Woke up this morning stiff and tired. Groggy tired. Coming down the stairs I knew my ankles were angry at me. I tried not to worry about it as we atalked about the details of today's hike. I popped some ibuprophen. After trying in vain to locate clean, dry socks (I am packing WAY more than I need next time, of course, I hope not to have a boot with a gaping crack in it next time either) I decided on the old plastic-bag-in-the-boot trick in a last-ditch attempt at waterproofing.
Ray decided to hang back for this one and I considered it too, but I idint' feel all that horrible, and I could at least take solace in the fact that this hike would be easier than yesterday's. We set out under "socked in" foggy skies, but it wasn't very cold, so we were in decent spirits. The trails were mostly less steep which my sore joints really appreciated.
The path was kept quite misty ahead of us and kept me from looking up and feeling overwhelmed. We found a lot more species to be in bloom, yellow mountain avens, 3-toothed cinqfoil, alpine azalea and mountain heath.
We stopped by a bog community wiht hopes of seeing a field of wildflowers, unfortunatly the snow had only recently receeded and the plants weren't quite in bloom. At this point, my boots, I'm sure, were wet, but my plastic baggie in the boot trick was helping.
We ascended from the spot up a quick, steep climb to see an unusual sight... SNOW!
The last bit of a snow bank remained and was melting. Around it were a bunch of flowers. Folds from the class slid down the snow patch in turns, I refrained because of my boot holes.
From there we decided to summit Jefferson - a "short climb" from where we were. About halfway through the climb it got steep and difficult, my heart began to beat hard and I was out of breath like on the first day's hike in. I went up slowly barely able to see the rest of the class in the mist but they kept encouraging me.

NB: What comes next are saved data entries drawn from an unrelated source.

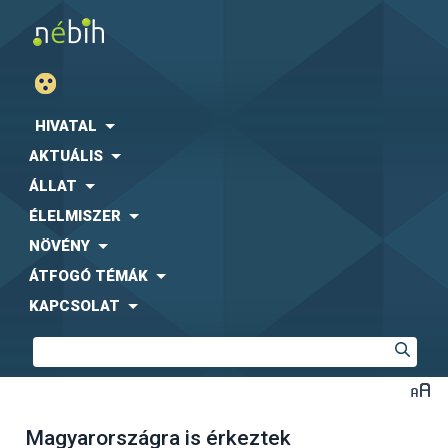
HIVATAL
AKTUÁLIS
ÁLLAT
ÉLELMISZER
NÖVÉNY
ÁTFOGÓ TÉMÁK
KAPCSOLAT
Magyarországra is érkeztek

From the last tall cairn, it was only a quick scrabble to the top - and I got to the summit. As out of breath as I was, I kept thinking, DAMN, I CLIMBED TWO MOUNTAINS?!
The view, unfortuantly, never opened up for us. The way back was the way we came up but thankfully down this time.
My ankles started to twist and get unstable during the decent. Briefly the coulds opened and we could see the Great Gulf and castelated ridge.
Most of the trip back was uneventful until we heard thunder and had to hurry for cover. The wet rocks combined with fatigued ankles and rushing wasn't too safe and I tweaked both my knees and ankles even further than they already wor on my dead shoes. Fortunatly, I didn't take abig fall, and we soon made it back to camp without being electrocuted.
I took a nap then attempted to go out and do my plot readings. Just as I got there it started raining - hard. After that the thunder came, and I had to hunker down for a while until it passed. When I saw the rest of the group coming down the trail I joined them, sloshing back under thinkdering skies. I was also lucky here that the only thing I got from that trip home was ver wet.
The probelm at camp is now that 75% of what I brought is now wet. I'm writing this in the moxie shirt and black leggings. My other pants were completely soaked.
I'm optimistic that I'll at least have something to wear tomorrow, if not the best option possible. I am MUCH more concerned about my boots though, they're... dead. But then, what will I wear down the mountain tomorrow???!?!?!
Alright I'm off to bed, I need the warmth of my sleeping bag to dry me off a bit.